TO DO.
From the entries that follow, reproduce exactly and only the lines from the line with "do uk need visa for usa" to the line with "applying. The cost", endpoints included.
INFORMATION PROVIDED START
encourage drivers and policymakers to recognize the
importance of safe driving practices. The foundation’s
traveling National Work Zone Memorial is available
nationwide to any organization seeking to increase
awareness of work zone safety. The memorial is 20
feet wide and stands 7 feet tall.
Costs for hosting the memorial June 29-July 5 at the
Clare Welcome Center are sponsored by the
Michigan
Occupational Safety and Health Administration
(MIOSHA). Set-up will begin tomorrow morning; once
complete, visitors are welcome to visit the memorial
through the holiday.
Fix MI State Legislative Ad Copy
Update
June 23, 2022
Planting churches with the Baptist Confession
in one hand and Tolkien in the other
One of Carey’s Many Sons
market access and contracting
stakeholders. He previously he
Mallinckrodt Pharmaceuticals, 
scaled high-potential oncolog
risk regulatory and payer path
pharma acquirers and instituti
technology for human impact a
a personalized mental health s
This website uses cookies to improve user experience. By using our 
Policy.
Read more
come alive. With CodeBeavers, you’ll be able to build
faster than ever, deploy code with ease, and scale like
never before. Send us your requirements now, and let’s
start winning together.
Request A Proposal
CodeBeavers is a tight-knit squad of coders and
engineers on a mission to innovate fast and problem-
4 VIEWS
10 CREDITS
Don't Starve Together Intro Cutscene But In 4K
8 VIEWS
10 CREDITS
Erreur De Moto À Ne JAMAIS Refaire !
INFORMATION PROVIDED END
INFORMATION PROVIDED START
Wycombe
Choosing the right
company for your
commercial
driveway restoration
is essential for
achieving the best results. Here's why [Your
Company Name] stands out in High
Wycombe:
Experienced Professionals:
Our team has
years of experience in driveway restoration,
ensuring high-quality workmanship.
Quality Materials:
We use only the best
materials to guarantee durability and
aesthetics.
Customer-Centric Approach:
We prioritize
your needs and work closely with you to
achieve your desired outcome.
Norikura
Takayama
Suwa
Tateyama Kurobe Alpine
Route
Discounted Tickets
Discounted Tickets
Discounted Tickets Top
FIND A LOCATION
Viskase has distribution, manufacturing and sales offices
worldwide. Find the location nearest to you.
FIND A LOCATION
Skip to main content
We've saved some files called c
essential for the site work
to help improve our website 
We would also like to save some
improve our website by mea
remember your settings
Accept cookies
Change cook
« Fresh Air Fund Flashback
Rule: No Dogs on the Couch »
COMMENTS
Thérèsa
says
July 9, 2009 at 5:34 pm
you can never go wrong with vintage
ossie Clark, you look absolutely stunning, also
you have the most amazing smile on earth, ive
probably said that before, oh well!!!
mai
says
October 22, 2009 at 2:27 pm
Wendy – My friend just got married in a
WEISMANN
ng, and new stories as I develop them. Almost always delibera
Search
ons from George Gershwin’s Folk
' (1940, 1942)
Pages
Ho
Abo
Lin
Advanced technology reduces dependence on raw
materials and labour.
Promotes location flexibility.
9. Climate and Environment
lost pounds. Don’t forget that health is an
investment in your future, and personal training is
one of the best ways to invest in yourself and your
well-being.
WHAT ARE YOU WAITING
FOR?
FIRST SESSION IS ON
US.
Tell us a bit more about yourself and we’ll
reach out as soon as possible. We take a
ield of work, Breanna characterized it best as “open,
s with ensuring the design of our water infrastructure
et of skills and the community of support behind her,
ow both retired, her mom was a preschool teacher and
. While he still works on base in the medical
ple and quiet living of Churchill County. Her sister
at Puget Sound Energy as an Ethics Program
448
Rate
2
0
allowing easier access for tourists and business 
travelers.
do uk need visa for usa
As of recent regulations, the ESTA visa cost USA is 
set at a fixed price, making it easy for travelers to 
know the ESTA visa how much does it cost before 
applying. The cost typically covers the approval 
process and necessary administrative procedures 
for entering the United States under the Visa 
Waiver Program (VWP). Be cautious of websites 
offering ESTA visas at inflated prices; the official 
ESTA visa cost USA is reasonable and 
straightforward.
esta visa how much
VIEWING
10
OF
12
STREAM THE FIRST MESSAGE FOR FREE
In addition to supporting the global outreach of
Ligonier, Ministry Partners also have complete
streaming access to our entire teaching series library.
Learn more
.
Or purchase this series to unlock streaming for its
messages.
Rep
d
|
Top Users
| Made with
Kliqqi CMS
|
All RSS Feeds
INFORMATION PROVIDED END
INFORMATION PROVIDED START
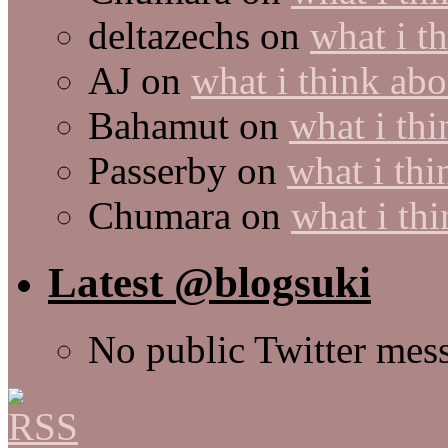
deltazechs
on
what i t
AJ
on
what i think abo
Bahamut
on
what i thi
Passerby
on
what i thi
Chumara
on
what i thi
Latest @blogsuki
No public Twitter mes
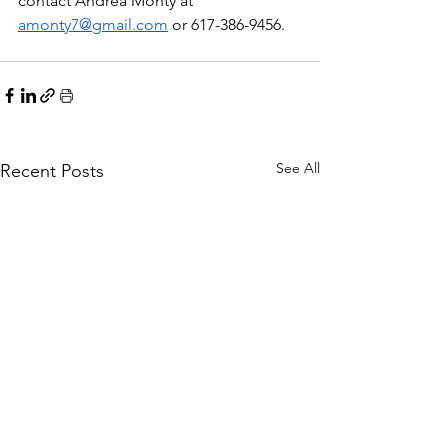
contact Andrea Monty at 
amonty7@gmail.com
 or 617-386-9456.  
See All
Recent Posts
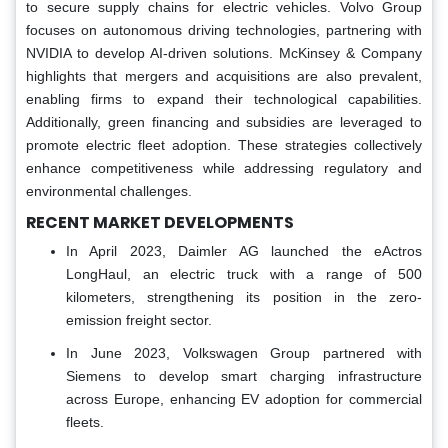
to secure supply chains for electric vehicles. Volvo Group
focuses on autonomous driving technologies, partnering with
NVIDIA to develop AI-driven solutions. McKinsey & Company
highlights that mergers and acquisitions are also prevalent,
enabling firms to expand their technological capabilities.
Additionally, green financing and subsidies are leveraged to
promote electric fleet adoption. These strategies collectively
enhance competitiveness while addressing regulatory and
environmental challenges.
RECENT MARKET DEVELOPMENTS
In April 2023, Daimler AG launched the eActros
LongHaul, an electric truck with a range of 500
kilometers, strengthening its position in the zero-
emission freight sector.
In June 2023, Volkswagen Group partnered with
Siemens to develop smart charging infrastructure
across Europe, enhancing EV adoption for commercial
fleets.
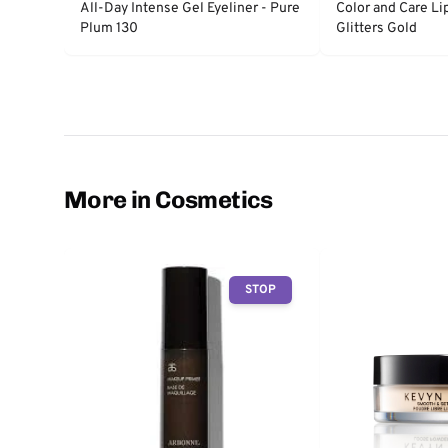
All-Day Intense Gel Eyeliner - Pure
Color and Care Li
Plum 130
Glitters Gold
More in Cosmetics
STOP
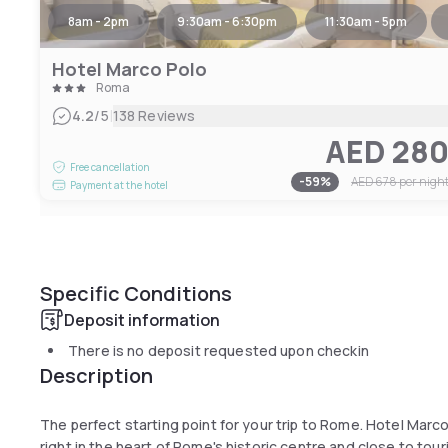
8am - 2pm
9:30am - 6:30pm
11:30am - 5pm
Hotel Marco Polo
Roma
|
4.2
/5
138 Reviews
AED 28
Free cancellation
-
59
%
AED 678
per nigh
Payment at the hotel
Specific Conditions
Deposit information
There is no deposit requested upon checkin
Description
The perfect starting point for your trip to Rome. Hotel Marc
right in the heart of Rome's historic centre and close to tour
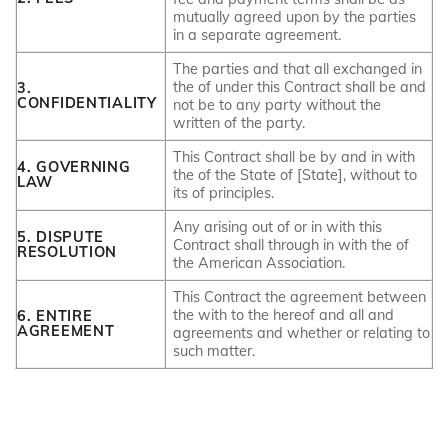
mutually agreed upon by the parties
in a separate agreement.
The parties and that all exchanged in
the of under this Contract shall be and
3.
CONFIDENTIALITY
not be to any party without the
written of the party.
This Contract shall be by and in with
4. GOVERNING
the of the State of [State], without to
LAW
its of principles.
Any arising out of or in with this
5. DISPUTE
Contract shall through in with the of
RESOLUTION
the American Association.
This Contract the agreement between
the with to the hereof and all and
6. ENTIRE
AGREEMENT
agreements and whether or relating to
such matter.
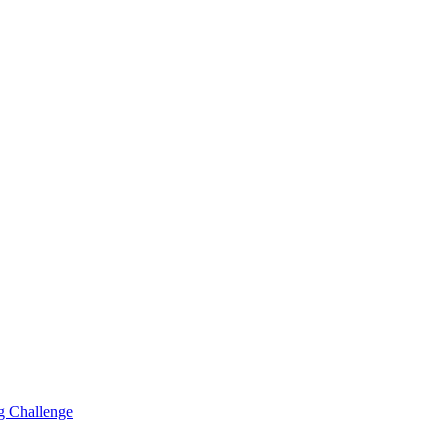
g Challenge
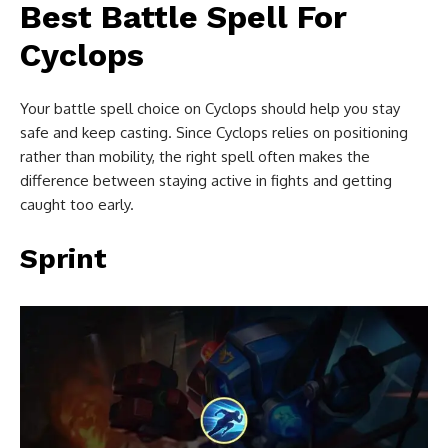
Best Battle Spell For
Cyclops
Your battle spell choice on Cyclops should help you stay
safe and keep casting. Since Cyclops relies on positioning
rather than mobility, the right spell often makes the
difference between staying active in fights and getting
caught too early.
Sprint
INFORMATION PROVIDED END
YOUR SOLUTION.
do uk need visa for usa
As of recent regulations, the ESTA visa cost USA is 
set at a fixed price, making it easy for travelers to 
know the ESTA visa how much does it cost before 
applying. The cost typically covers the approval 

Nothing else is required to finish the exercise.